Richie Rump: But that’s where you go wrong.
Tara Kizer: Okay.
Richie Rump: Developers don’t understand that it’s there.
Tara Kizer: That’s true. Maybe they don’t even need to know that though. Do developers need to know about the secret columns?
Richie Rump: If they’re running a lot of queries it would help them to understand, “Hey, use the index, follow the indexes,” and all that other stuff. I never used to put them in there because I understood that they were implicitly. But then someone called Kendra Little, she brought up a good point, that sometimes clustered indexes change and things like that. So if you don’t put it in there, whatever column was there, it’s going to go away and then everything just may not work the same way. So go ahead and explicitly put them in there so that way in case your clustered index changes, it’s always there.
Erik Darling: There’s also another interesting part to that where when you pick up the clustered index column, is it implicitly as involved in the non-clustered index. It’s not part of the key of the index. I believe it’s just like sitting at the leaf level somewhere. It’s not in the key. So if you need that clustered index key column to do something additional within the index, and I’d probably want to have it as a key column, right? So like if you had to like join or filter on it or do something else, I would want that to be right up in the key of the index. There’s no penalty for having it there. It’s not going to be in both places but I think that especially if my query is using the clustered index key column I would want to have it as part of the non-clustered index definition.

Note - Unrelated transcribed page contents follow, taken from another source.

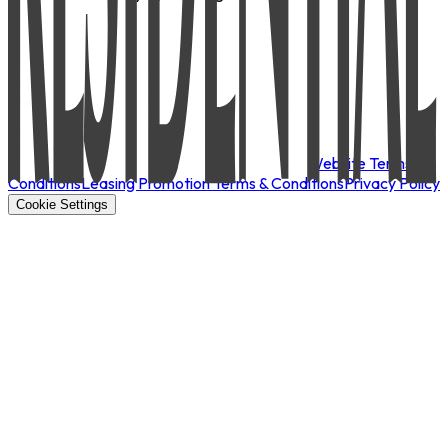
Website Terms &
Conditions
Leasing Promotion Terms & Conditions
Privacy Policy
Cookie Settings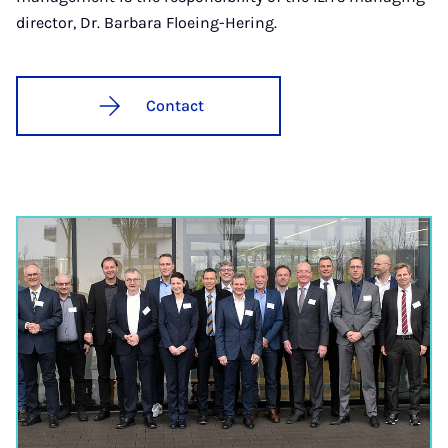
director, Dr. Barbara Floeing-Hering.
Contact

So it depends on the queries.
Richie Rump: I put them in by default now. That’s just my answer.
Erik Darling: Wow. Look at you, big boy.
Richie Rump: Yeah, man.
Erik Darling: Congratulations.
Richie Rump: Yeah, because I can’t use to design a database, that can’t happen.
Erik Darling: No. You can ask me to fix it, I won’t design it. I can fix all sorts of stuff; I just can’t design them. I’m like a good janitor, I’m not a good construction worker.
Should I change my application timeouts?
Erik Darling: Let’s go to the next question. “A user has been complaining about query timeouts which when reviewing our monitoring tool looks like high concurrent other user activity querying a specific table. I recommended for them to increase the timeout setting on their app’s end. Anything on my DBA end that can also help?” I don’t think so. Make your server better so the queries run faster.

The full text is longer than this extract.